Conclusion This paper has taken a preliminary look at deteriorated labour in post-communist society, focussing on a worst case example, Latvia. Viewed in the wider European context of enlargement, the process of accelerated decline in labour standards is now playing out not only within Eastern Europe but also in the older EU Member States, as migrant labour offers to work at wages and under conditions that potentially erode superior collectively bargained standards. While Latvia has been the focus of this analysis, neighbouring states have also contributed significantly to post-accession labour migrations and will do so even more in the future. Paradoxically, the issues raised have come into focus in the current European Year for Workers’ Mobility, the objective of which is to promote the free movement of labour in the Union and in the context of the heated debate on the proposed Services Directive (Europa, 2006).

As the future of ‘transitional arrangements’ limiting labour inflows in the single market are reviewed, a European-wide level policy makers are faced with a challenge, if labour mobility is not to leave open the door to dangerous xenophobia. In Ireland, an opinion poll for the Irish Times suggested that 78 percent of voters wanted to reintroduce work permits for workers from new EU Member States, while 41 percent thought there are enough foreign workers in Ireland and no more should be (Irish Times, 23 January 2006). The potential erosion of labour standards in the enlarged Europe is unlikely to diminish. It is rather more likely that new EU Member States will be permanently consigned to providing a low-wage high-hazard labour reservoir within the enlarged Union. This state of affairs will inevitably exercise a continuing gravitational pull on existing labour standards throughout Europe, particularly as further European enlargement proceeds eastwards. Lastly, returning to the question of securing of a common floor of labour standards in line with EU Charters and norms, the case of neo-liberal Latvia offers little ground for optimism. The troubling possibility exists that there will be no ‘ratcheting’ of deteriorated labour standards in the more neo-liberal new market economies, either by the effective enforcement of protective labour regulation (an area where European institutions have proved rather weak), or by the independent collective resistance of organised labour, either at domestic or European levels (Sabel, et al., 2000). For European capital this is perhaps good news, but for workers in both the new and the old Member States, rather less so.

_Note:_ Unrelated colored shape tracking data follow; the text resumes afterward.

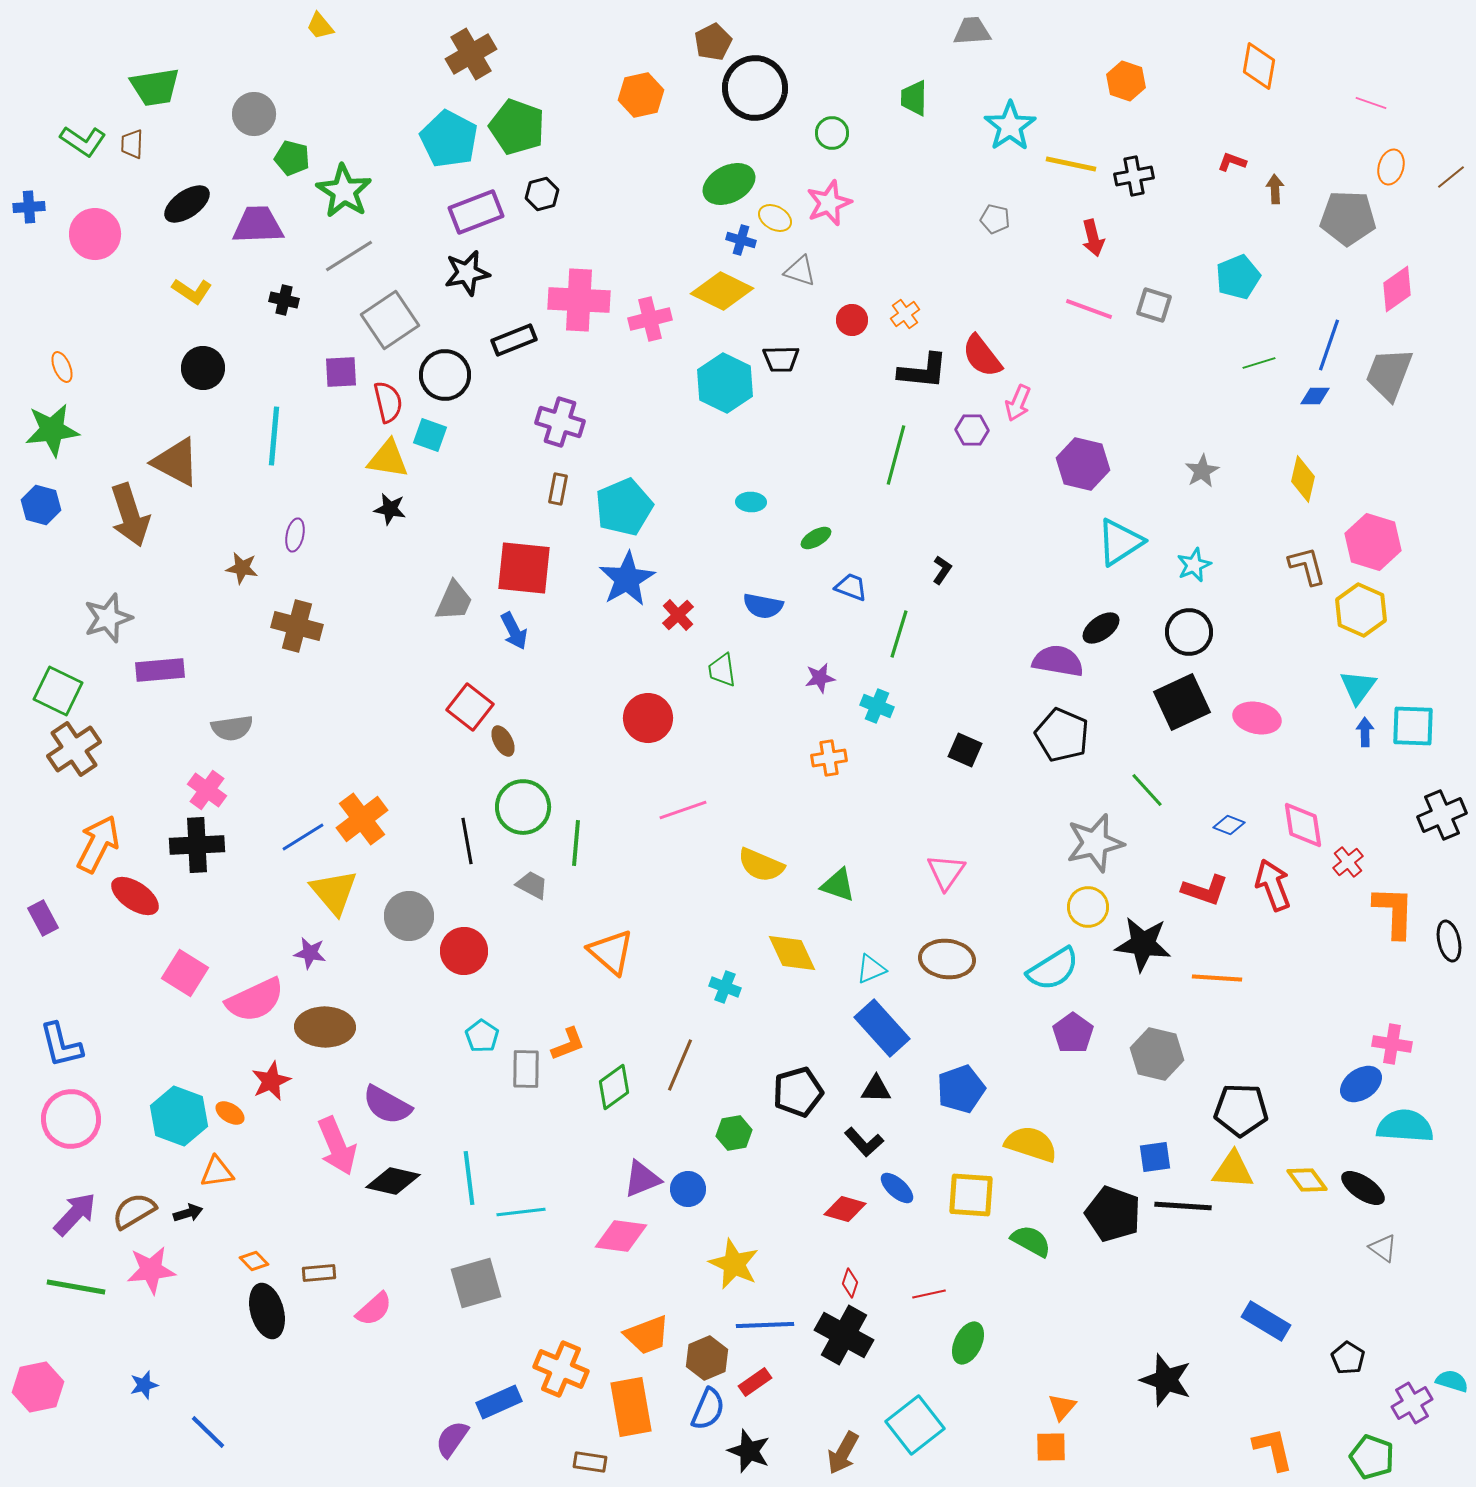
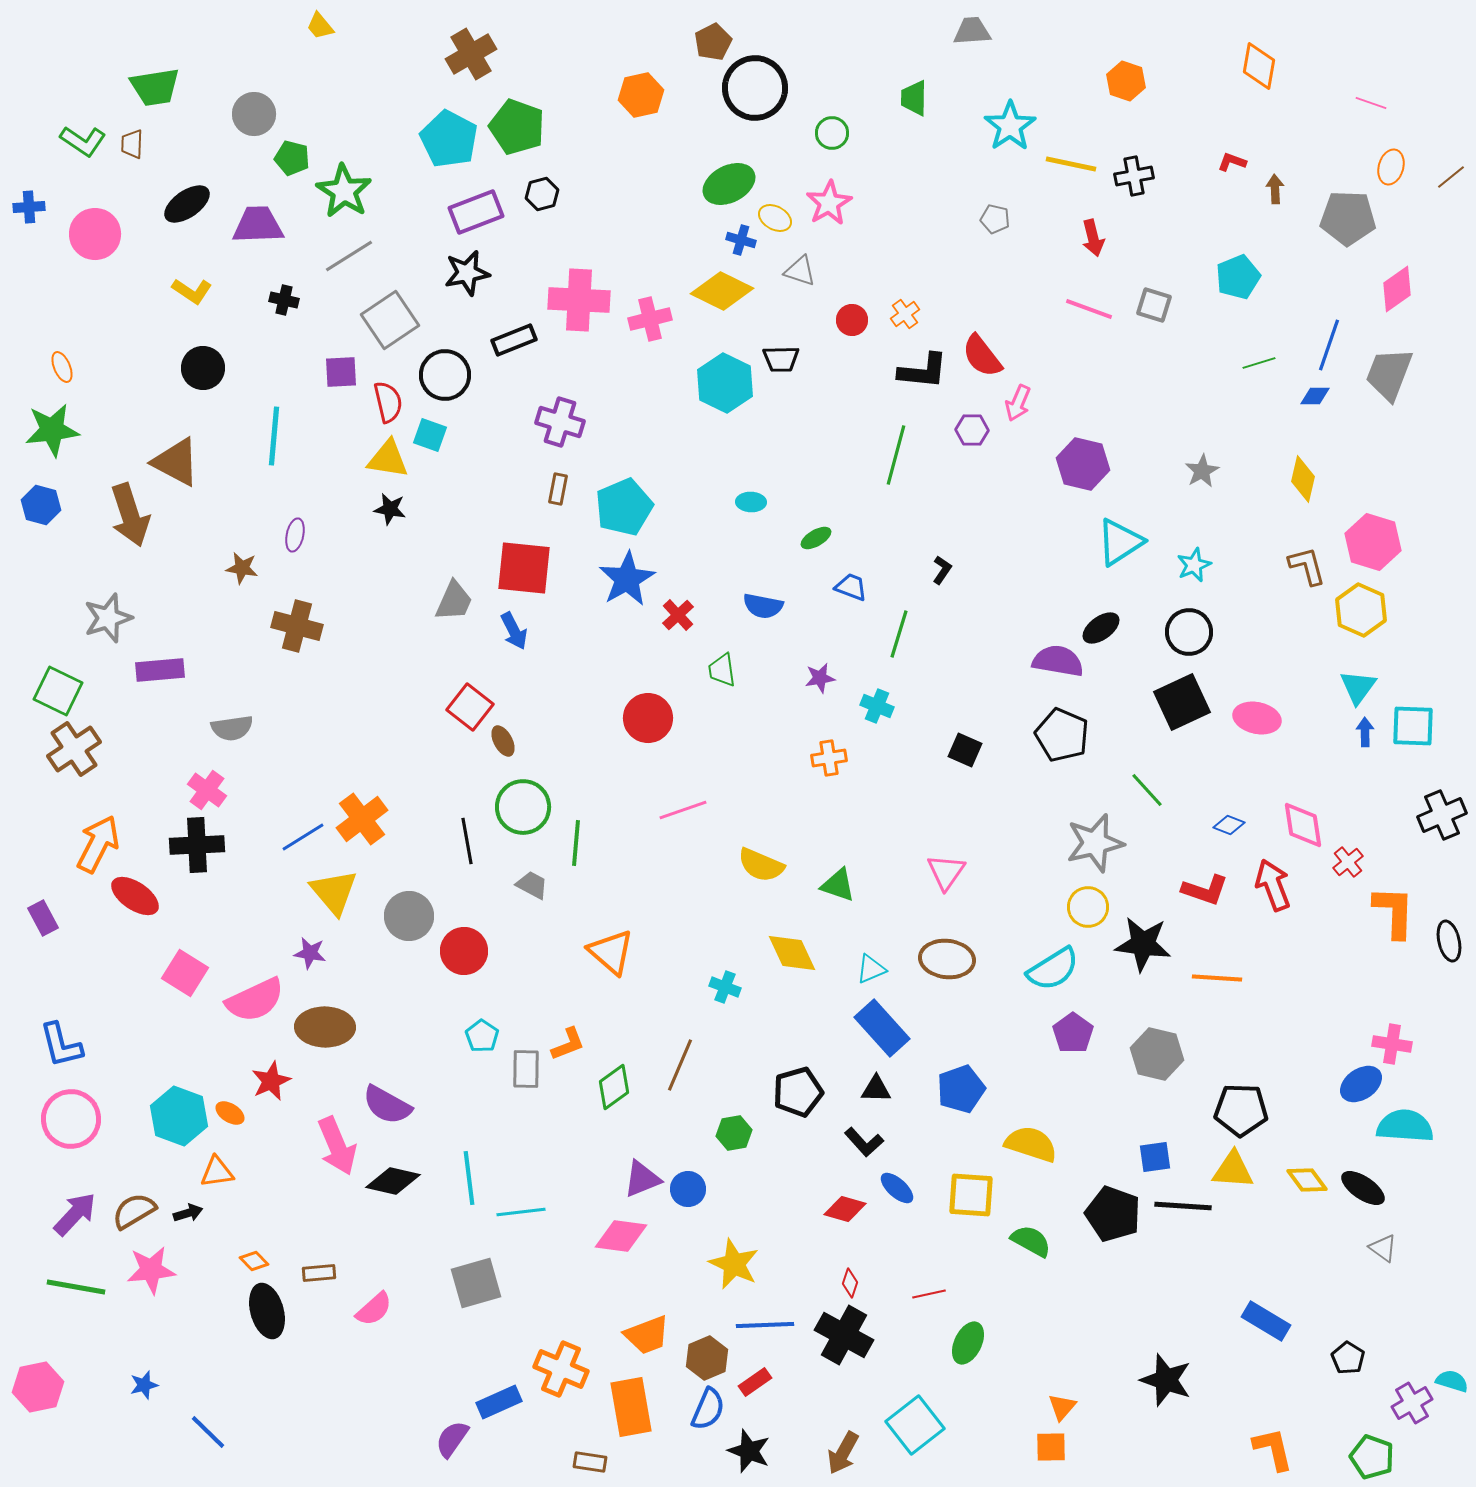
pink star at (829, 203): rotated 9 degrees counterclockwise
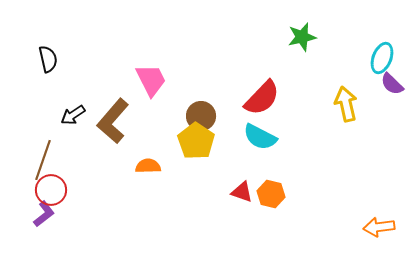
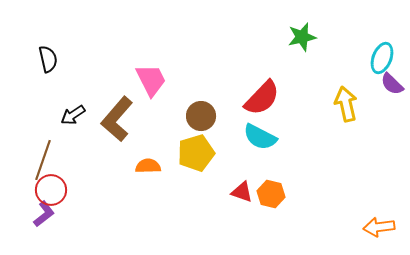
brown L-shape: moved 4 px right, 2 px up
yellow pentagon: moved 12 px down; rotated 21 degrees clockwise
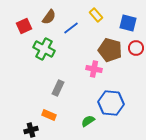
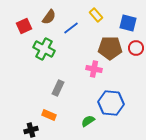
brown pentagon: moved 2 px up; rotated 15 degrees counterclockwise
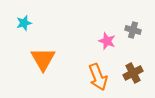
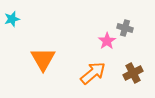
cyan star: moved 12 px left, 4 px up
gray cross: moved 8 px left, 2 px up
pink star: rotated 18 degrees clockwise
orange arrow: moved 5 px left, 4 px up; rotated 108 degrees counterclockwise
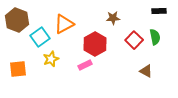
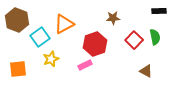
red hexagon: rotated 10 degrees clockwise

As a statement of fact there is no doubt that labour mobility is a key tool of increased competition in the new Europe, in which Latvia is seeking to exploit its advantage in low cost labour, relying on the ‘low road’ of low wages and low added-value in terms of labour productivity. Policy makers can begin to address a new direction, a ‘high road’ based on the upskilling and valuation of human resources, above all in fair and equitable employment relationships with rewards based on decent standards of work. It seems clear that only if the latter road is chosen is it likely that the current haemorrhage of labour will cease. If Latvia continues down its current path however, it is its own working people and their families who will loose. For the further development of labour standards in a European context, that price is already too high.